*** Block opens ***

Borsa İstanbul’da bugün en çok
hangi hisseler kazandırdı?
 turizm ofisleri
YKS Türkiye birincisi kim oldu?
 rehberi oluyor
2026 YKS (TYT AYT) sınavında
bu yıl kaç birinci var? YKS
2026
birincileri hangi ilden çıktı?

*** Block closes ***
*** Block opens ***

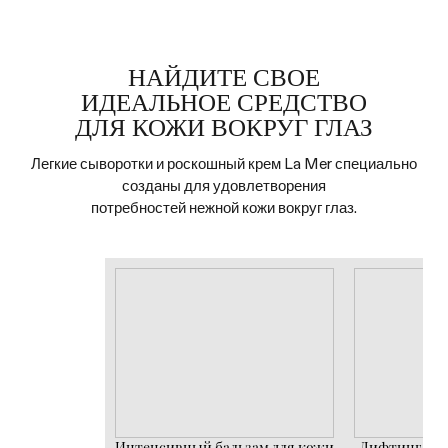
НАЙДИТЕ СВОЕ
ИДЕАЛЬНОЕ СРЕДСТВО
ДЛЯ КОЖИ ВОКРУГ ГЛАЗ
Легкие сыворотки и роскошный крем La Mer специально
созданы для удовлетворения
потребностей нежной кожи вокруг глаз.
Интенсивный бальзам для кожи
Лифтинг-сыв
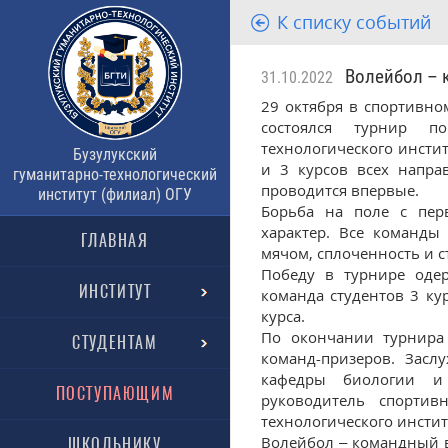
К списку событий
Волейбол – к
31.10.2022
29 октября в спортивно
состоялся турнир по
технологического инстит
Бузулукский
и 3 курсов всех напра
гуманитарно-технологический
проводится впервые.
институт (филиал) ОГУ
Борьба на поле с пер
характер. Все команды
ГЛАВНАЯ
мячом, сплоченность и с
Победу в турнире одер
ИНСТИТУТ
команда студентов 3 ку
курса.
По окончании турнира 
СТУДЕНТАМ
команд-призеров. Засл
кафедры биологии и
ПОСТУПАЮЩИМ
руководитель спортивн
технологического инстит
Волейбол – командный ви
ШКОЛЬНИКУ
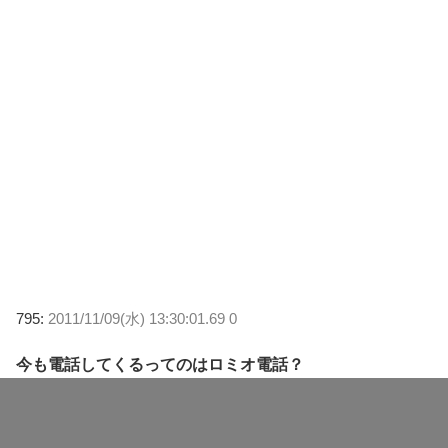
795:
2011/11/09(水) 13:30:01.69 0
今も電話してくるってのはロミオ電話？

*** Block closes ***

▶ _EXERCISE DESCRIPTION_: Your answer should consist of the lines above between those holding "институт (филиал) ОГУ" and "今も電話してくるってのはロミオ電話？", inclusive, reproduced word for word and without pictures.

▶ _YOUR SOLUTION_:
институт (филиал) ОГУ
Борьба на поле с пер
характер. Все команды
ГЛАВНАЯ
мячом, сплоченность и с
Победу в турнире одер
ИНСТИТУТ
команда студентов 3 ку
курса.
По окончании турнира 
СТУДЕНТАМ
команд-призеров. Засл
кафедры биологии и
ПОСТУПАЮЩИМ
руководитель спортивн
технологического инстит
Волейбол – командный ви
ШКОЛЬНИКУ
795:
2011/11/09(水) 13:30:01.69 0
今も電話してくるってのはロミオ電話？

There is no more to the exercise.